精霊術士や妖精術士にとって、一人が極端に強くなる選択と同じくらい、全員が強くなってリンク状態を長く維持する選択もまた非常に意義のあるものなのだ。
特異値の低いフィリエーナは、自身の守護精霊という数の利を失うことで、僅かながらも全体の強化という長い目で見た数と質、二つの利を得た。
攻撃型は補助値が低い。
全部で十五ある特性の中でワースト3に入る。
そのため、守護精霊の細々とした操縦には向いていない。
下手にそちらにスペックを割ることを止め、自身と全体の戦力をより尖らせるという割り切りはありだ。
誓やクーガーとリンクしたフィリエーナの攻撃値は170%だったが、この能力で210%。
防御値は90%と、クーガーと違って防御面の不安もない。
召還値も90%で、こちらも秒辺り3000強。
補助値においても70%まで上昇している上、難のあった守護精霊の操作は既に手放している。
守護精霊を諦めることで、その守護精霊の操作に足る補助値を得る点は皮肉にも思えるが、特異値の低い攻撃型で効果的な特異能力を得ようとすれば、これくらいの齟齬はあって然るべきだろう。

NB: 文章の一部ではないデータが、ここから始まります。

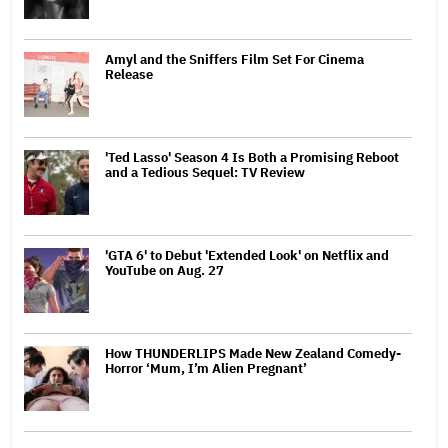
Amyl and the Sniffers Film Set For Cinema
Release
'Ted Lasso' Season 4 Is Both a Promising Reboot
and a Tedious Sequel: TV Review
'GTA 6' to Debut 'Extended Look' on Netflix and
YouTube on Aug. 27
How THUNDERLIPS Made New Zealand Comedy-
Horror ‘Mum, I’m Alien Pregnant’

この憑依状態に加え、やや火力不足ではあるものの二人リンク中の金の妖精術も使用可能と──
「頼もしい攻撃型だよ。本当に」
かくいう誓も、三人リンクと不知火のブーストにより適正値オール490%にフィリエーナの特異能力で攻撃値20%増しと、残り二時間を切った時間制限以外に死角はない。
何せ誓の秒辺りの召還量は、現状10万を超える。
召還力の桁が違えば、当然攻撃力の桁も違う。
しかも攻撃値は攻撃型であるフィリエーナの追随すら許さない。
霊力値三倍の敵に適正値二倍の敵だから、ああそれで、それがなんだって?
「俺を──炎導誓を焚きつけて無事でいられると思うなよ。魔王シィロメルト」
誓たちは神領域で二段構えの魔炎を放つ敵を先に倒しにかかる。
フィリエーナとクーガーが結を足止めしてくれたので、誓は一分半とかからずこれを征した。